# Workers Compensation Scammers



## rdr8887 (Jan 28, 2012)

I probably could have gotten a better title here, but I figure this would get your attention. Now, I know that no one here is party to the following problem.....:whistling

*The following is how to do this the "right" way:*

Ok. So, if I choose to use an unlicensed subcontractor to perform my work, I have to pay out the nose for my WC policy to cover them. For example, if I am hiring an unlicensed roofer, WC will charge me 75% of the labor price to cover these men. That is if there is clear definition of what is labor and what is materials. If you don't have that, you will be charged 75% of the total contract value. Ouch. If it's a carpenter, we would be close to 30%. 

So, my rates go up significantly to the point where it is no longer cost effective to use the unlicensed subcontractor. 

*The following is how this done regularly:*

I hire the guy as a subcontractor and don't do anything with my WC. Now I'm cheaper so I'll get the job. I do the job and it goes great. I've made a profit and I'm happy. Now, what happens when they audit me at the end of the year? I'm sure some trickery with paperwork gets most of this overlooked. 

This also applies to your employees. I know companies that have 10-99'd their employees. I say employees because in all other aspects they are such. These 10-99 guys are not covered on the company's WC policy and they don't have their own WC. So technically, they are uninsured subcontractors. They are not paying additionally on their premiums so they are getting away with a scam in my opinion.
*
I digress....*

So. Let's here it. What do you guys think of this practice. Are you morally okay with this? I know Georgia is trying to crack down on this type of behavior. However, in looking at the fines associated with this, working without a license, etc, the fines aren't that bad. So I guess no one cares if they get caught. They've already made back well over what they would pay in a fine. 

So tell me what you know.

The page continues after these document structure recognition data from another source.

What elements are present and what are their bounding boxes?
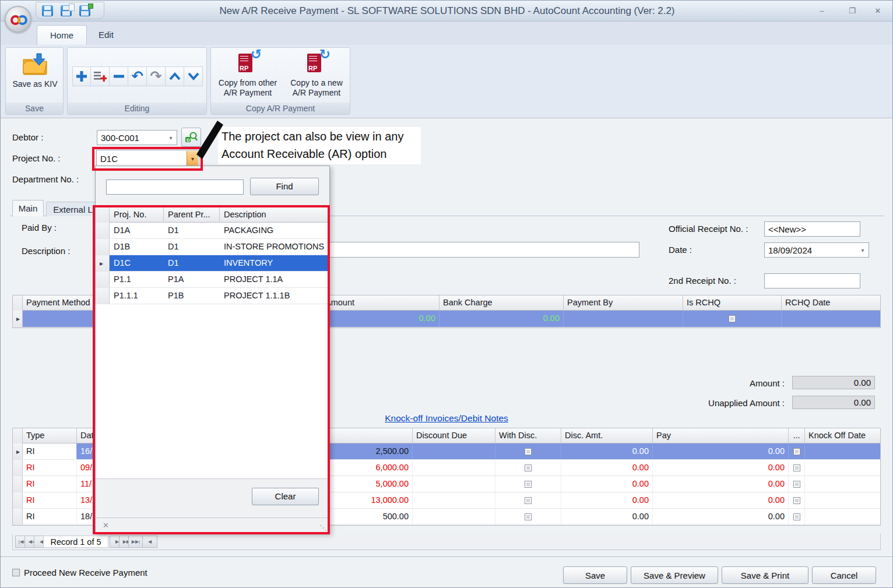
- save-print-button[interactable]: Save & Print: [722, 566, 808, 584]
- second-receipt-input[interactable]: [764, 273, 860, 288]
- with-disc-checkbox[interactable]: [525, 481, 532, 488]
- discount-due-cell[interactable]: [413, 492, 495, 508]
- col-description[interactable]: Description: [220, 207, 329, 223]
- col-pay[interactable]: Pay: [653, 428, 789, 443]
- type-cell[interactable]: RI: [23, 492, 77, 508]
- disc-amt-cell[interactable]: 0.00: [561, 509, 653, 524]
- save-preview-icon[interactable]: [61, 5, 72, 16]
- col-knock-off-date[interactable]: Knock Off Date: [805, 428, 880, 443]
- popup-search-input[interactable]: [106, 179, 244, 195]
- proj-no-cell[interactable]: D1A: [110, 223, 164, 238]
- dots-checkbox[interactable]: [793, 448, 800, 455]
- amount-cell[interactable]: 0.00: [322, 311, 440, 327]
- col-dots[interactable]: ...: [789, 428, 805, 443]
- debtor-dropdown-icon[interactable]: [166, 132, 175, 143]
- discount-due-cell[interactable]: [413, 476, 495, 492]
- type-cell[interactable]: RI: [23, 443, 77, 459]
- description-cell[interactable]: IN-STORE PROMOTIONS: [220, 239, 329, 255]
- official-receipt-input[interactable]: <<New>>: [764, 221, 860, 237]
- pay-cell[interactable]: 0.00: [653, 492, 789, 508]
- with-disc-cell[interactable]: [495, 460, 561, 476]
- project-combo[interactable]: D1C: [96, 150, 199, 167]
- cancel-button[interactable]: Cancel: [812, 566, 876, 584]
- proceed-option[interactable]: Proceed New Receive Payment: [12, 568, 147, 578]
- col-disc-amt[interactable]: Disc. Amt.: [561, 428, 653, 443]
- discount-due-cell[interactable]: [413, 443, 495, 459]
- pay-cell[interactable]: 0.00: [653, 509, 789, 524]
- hscroll-left-button[interactable]: ◀: [142, 536, 157, 548]
- debtor-combo[interactable]: 300-C001: [97, 130, 177, 145]
- col-proj-no[interactable]: Proj. No.: [110, 207, 164, 223]
- tab-main[interactable]: Main: [12, 200, 44, 216]
- move-up-button[interactable]: [166, 66, 184, 86]
- project-row-d1c-selected[interactable]: D1C D1 INVENTORY: [96, 255, 329, 272]
- parent-cell[interactable]: D1: [164, 223, 220, 238]
- close-button[interactable]: ✕: [870, 6, 885, 16]
- with-disc-cell[interactable]: [495, 476, 561, 492]
- with-disc-cell[interactable]: [495, 443, 561, 459]
- maximize-button[interactable]: ❐: [845, 6, 860, 16]
- copy-from-button[interactable]: RP ↺ Copy from other A/R Payment: [215, 51, 281, 101]
- copy-to-button[interactable]: RP ↻ Copy to a new A/R Payment: [283, 51, 350, 101]
- proj-no-cell[interactable]: P1.1.1: [110, 288, 164, 304]
- rchq-date-cell[interactable]: [782, 311, 880, 327]
- discount-due-cell[interactable]: [413, 460, 495, 476]
- disc-amt-cell[interactable]: 0.00: [561, 476, 653, 492]
- add-multiple-button[interactable]: [91, 66, 110, 86]
- date-dropdown-icon[interactable]: [858, 244, 867, 256]
- save-button[interactable]: Save: [563, 566, 627, 584]
- description-cell[interactable]: INVENTORY: [220, 255, 329, 271]
- dots-checkbox[interactable]: [793, 513, 800, 520]
- proj-no-cell[interactable]: P1.1: [110, 272, 164, 287]
- knock-off-date-cell[interactable]: [805, 492, 880, 508]
- with-disc-checkbox[interactable]: [525, 464, 532, 471]
- disc-amt-cell[interactable]: 0.00: [561, 443, 653, 459]
- dots-cell[interactable]: [789, 476, 805, 492]
- project-row-p1-1[interactable]: P1.1 P1A PROJECT 1.1A: [96, 272, 329, 288]
- popup-resize-grip[interactable]: ⋱: [319, 523, 327, 532]
- col-discount-due[interactable]: Discount Due: [413, 428, 495, 443]
- dots-checkbox[interactable]: [793, 464, 800, 471]
- find-button[interactable]: Find: [250, 178, 319, 195]
- parent-cell[interactable]: P1B: [164, 288, 220, 304]
- knock-off-date-cell[interactable]: [805, 443, 880, 459]
- parent-cell[interactable]: D1: [164, 239, 220, 255]
- clear-button[interactable]: Clear: [252, 488, 319, 505]
- move-down-button[interactable]: [184, 66, 203, 86]
- description-cell[interactable]: PROJECT 1.1A: [220, 272, 329, 287]
- knock-off-date-cell[interactable]: [805, 476, 880, 492]
- tab-home[interactable]: Home: [37, 25, 87, 45]
- date-input[interactable]: 18/09/2024: [764, 242, 869, 258]
- description-cell[interactable]: PROJECT 1.1.1B: [220, 288, 329, 304]
- parent-cell[interactable]: D1: [164, 255, 220, 271]
- proj-no-cell[interactable]: D1B: [110, 239, 164, 255]
- project-row-d1a[interactable]: D1A D1 PACKAGING: [96, 223, 329, 239]
- nav-last-button[interactable]: ▶▶|: [128, 536, 143, 548]
- col-is-rchq[interactable]: Is RCHQ: [683, 295, 782, 311]
- dots-cell[interactable]: [789, 509, 805, 524]
- proj-no-cell[interactable]: D1C: [110, 255, 164, 271]
- knock-off-date-cell[interactable]: [805, 460, 880, 476]
- type-cell[interactable]: RI: [23, 509, 77, 524]
- col-parent-proj[interactable]: Parent Pr...: [164, 207, 220, 223]
- with-disc-checkbox[interactable]: [525, 448, 532, 455]
- undo-button[interactable]: ↶: [128, 66, 147, 86]
- type-cell[interactable]: RI: [23, 476, 77, 492]
- tab-external-link[interactable]: External L: [46, 202, 100, 216]
- bank-charge-cell[interactable]: 0.00: [440, 311, 564, 327]
- parent-cell[interactable]: P1A: [164, 272, 220, 287]
- disc-amt-cell[interactable]: 0.00: [561, 492, 653, 508]
- discount-due-cell[interactable]: [413, 509, 495, 524]
- tab-edit[interactable]: Edit: [86, 25, 126, 45]
- proceed-checkbox[interactable]: [12, 569, 20, 576]
- project-row-p1-1-1[interactable]: P1.1.1 P1B PROJECT 1.1.1B: [96, 288, 329, 304]
- pay-cell[interactable]: 0.00: [653, 476, 789, 492]
- col-type[interactable]: Type: [23, 428, 77, 443]
- pay-cell[interactable]: 0.00: [653, 443, 789, 459]
- col-payment-by[interactable]: Payment By: [564, 295, 683, 311]
- description-cell[interactable]: PACKAGING: [220, 223, 329, 238]
- save-icon[interactable]: [42, 5, 53, 16]
- dots-checkbox[interactable]: [793, 481, 800, 488]
- is-rchq-cell[interactable]: [683, 311, 782, 327]
- redo-button[interactable]: ↷: [147, 66, 166, 86]
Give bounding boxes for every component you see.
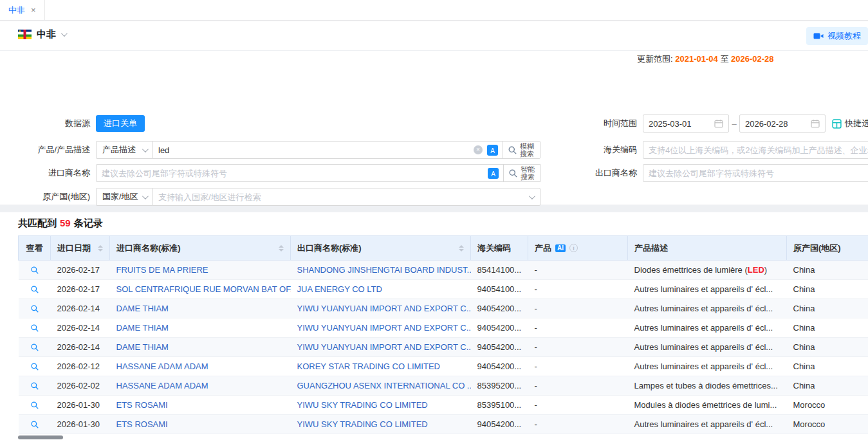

I'd like to get as much knowledge here so I don't get myself into trouble and do something wrong. I would also like to educate my clients about this practice. 

Bottom line, if that uninsured guy falls off the roof or removes a finger on accident, the client is the one stuck holding the back. I imagine this situation opens the client up to lawsuits against their Home Owner's Insurance policy. Am I wrong here?

I think side conversations are made with these 10-99 employees saying if you hurt yourself, it's on you. Most of the time, these guys don't know that this is wrong and they don't say anything.


----------



## summithomeinc (Jan 3, 2011)

rdr8887 said:


> I think side conversations are made with these 10-99 employees saying if you hurt yourself, it's on you. Most of the time, these guys don't know that this is wrong and they don't say anything.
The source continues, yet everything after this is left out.